Mainstream movies are very much alive, but one of the results of the preceding mantra has been The Kneejerk Case For Spectacle. Simply put: It’s the argument that spectacle — special-effects fantasy, comic-book epics and multiverse space operas, over-the-top action-adventure flicks — is the one thing that still requires the sheer awesome size of the motion-picture screen. It’s the argument that spectacle, and spectacle alone, justifies the sheer bother (and expense) of going out to the movies. How many times have I heard people who actually like independent films say about a movie like “Eighth Grade,” “I want to see it, but it’s the perfect movie to watch at home.”
Here’s why it’s not actually the perfect movie to watch at home, and why the whole Kneejerk Case For Spectacle misses as much truth as it captures. Yes, a movie like “Avengers: Infinity War” was made, in an obvious way, for the big screen. You’ll miss out, perhaps, on a certain dazzling kinesthetic dimension of it if you wait to see it at home. Yet the notion that “small” movies are perfect for the small screen is, in fact, exactly the opposite of the truth. It’s precisely the intimacy of small movies — the human scale of them — that’s rendered large-than-life when you go out to see them at the movies. That’s the primal beauty of cinema, and always has been: It turns everything into spectacle. It takes life itself and makes it large.
These days, there’s a lot of anecdotal evidence that people are going out to the movies as a conscious and thrillingly cultivated entertainment choice. The freshly thriving repertory scene of New York City is a telling example. Where Film Forum set the standard for a long time (and still does), the scene has grown more fluky and adventurous with the arrival of Metrograph and the new Quad Cinemas, where I recently went to see an old Hammer horror film on a Friday night — a 1971 curio called “Dr. Jekyll and Sister Hyde” — and watched it in a packed house. You can now see old movies at home like never before, yet audiences have proved to be stubbornly addicted to going out to the movies to see them.

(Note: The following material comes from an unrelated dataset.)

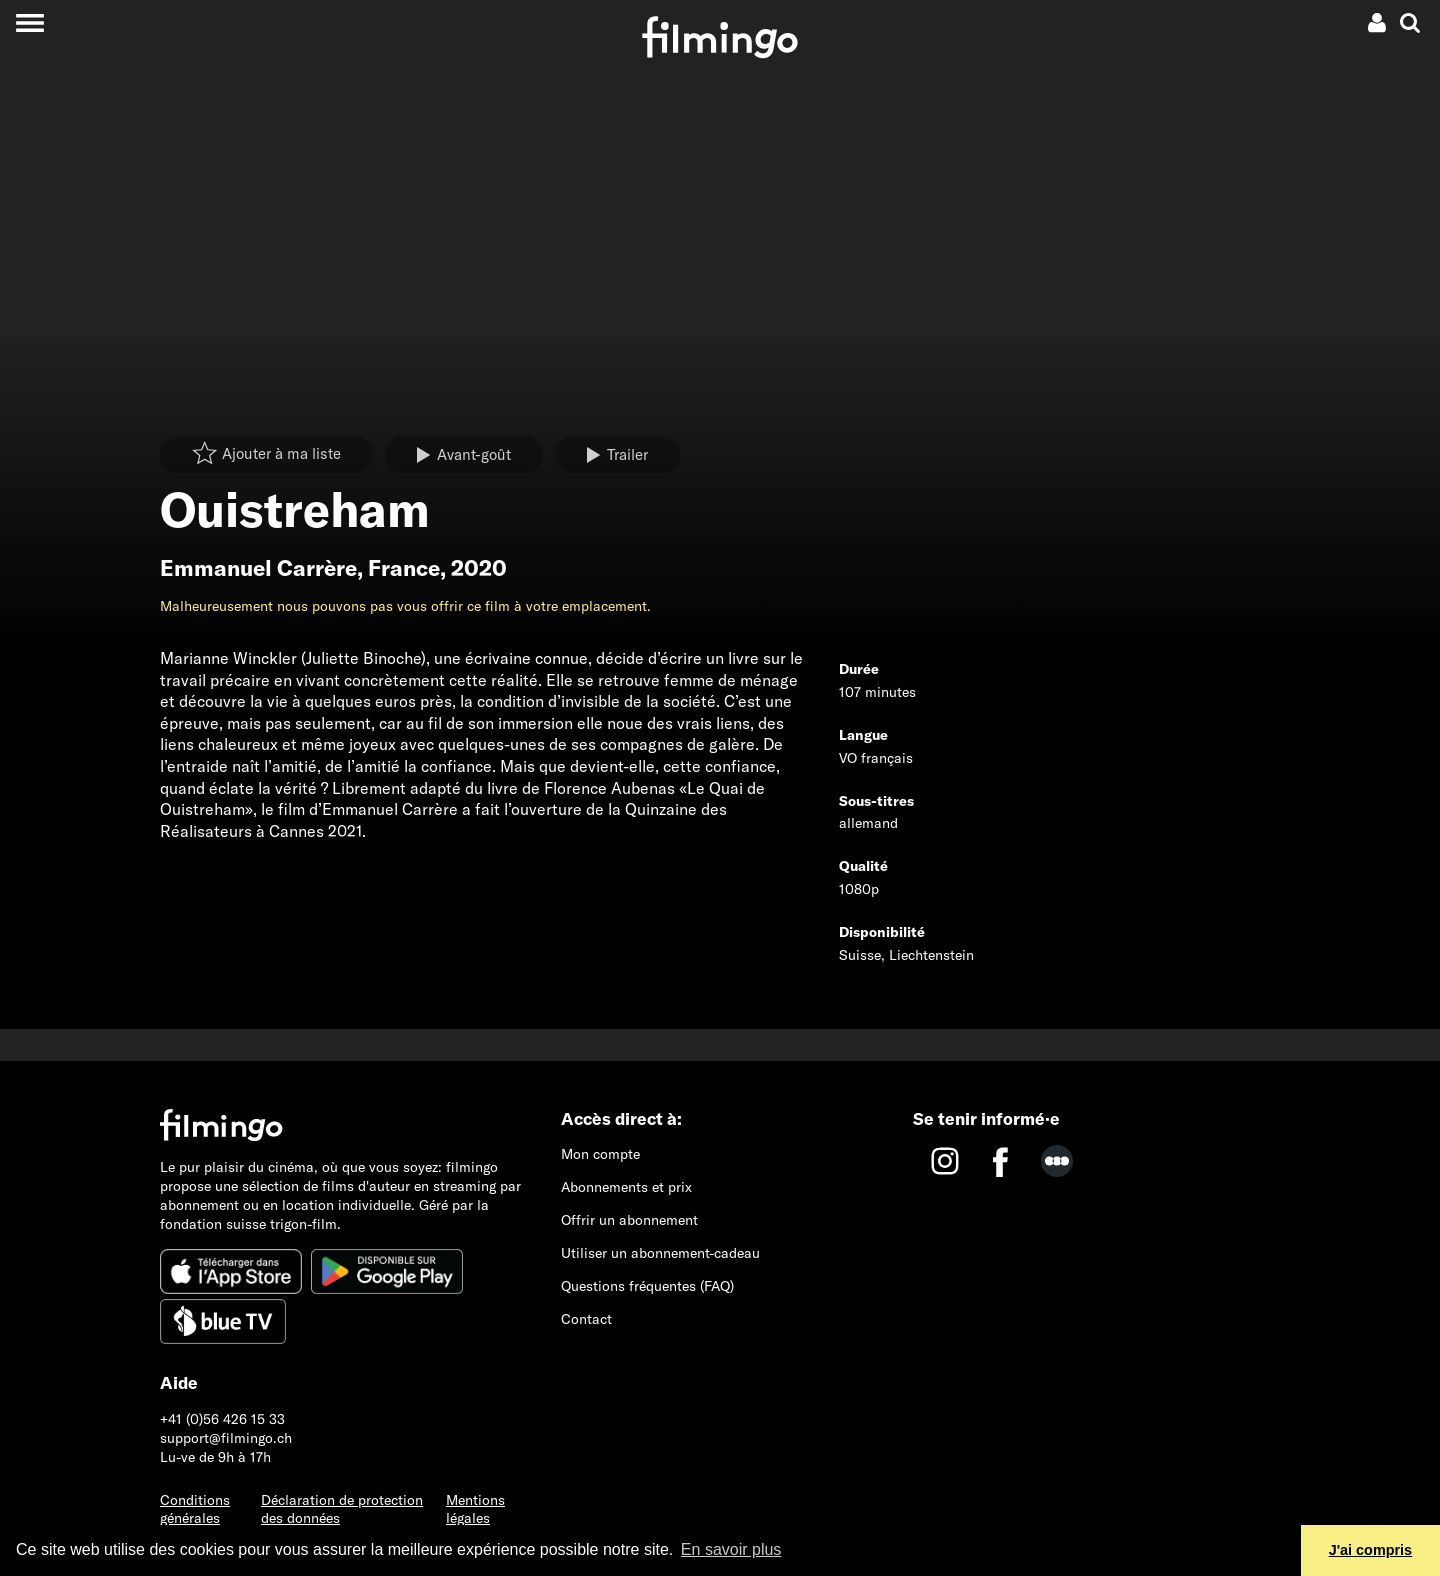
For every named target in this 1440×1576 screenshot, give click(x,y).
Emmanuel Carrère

And this summer’s run of indie hits tells a comparable story — though, if anything, an even more important one. It might have something to do with the times; these days, who doesn’t want to escape the news? It might have something to do with MoviePass; maybe those lower tickets prices helped to swell the ranks of audience members. But the truth is that for every viewer who wants to wait until something arrives on the small screen, there’s another who is eager to seek out a movie not merely for spectacle, but to feel the quiet thrill of being in an audience and sharing a space that can encompass that audience and the people on screen. It’s a privileged space — maybe even, in its way, a religious one. And you can only experience it when you go out to the movies. It’s a trend that just might keep an art form thriving.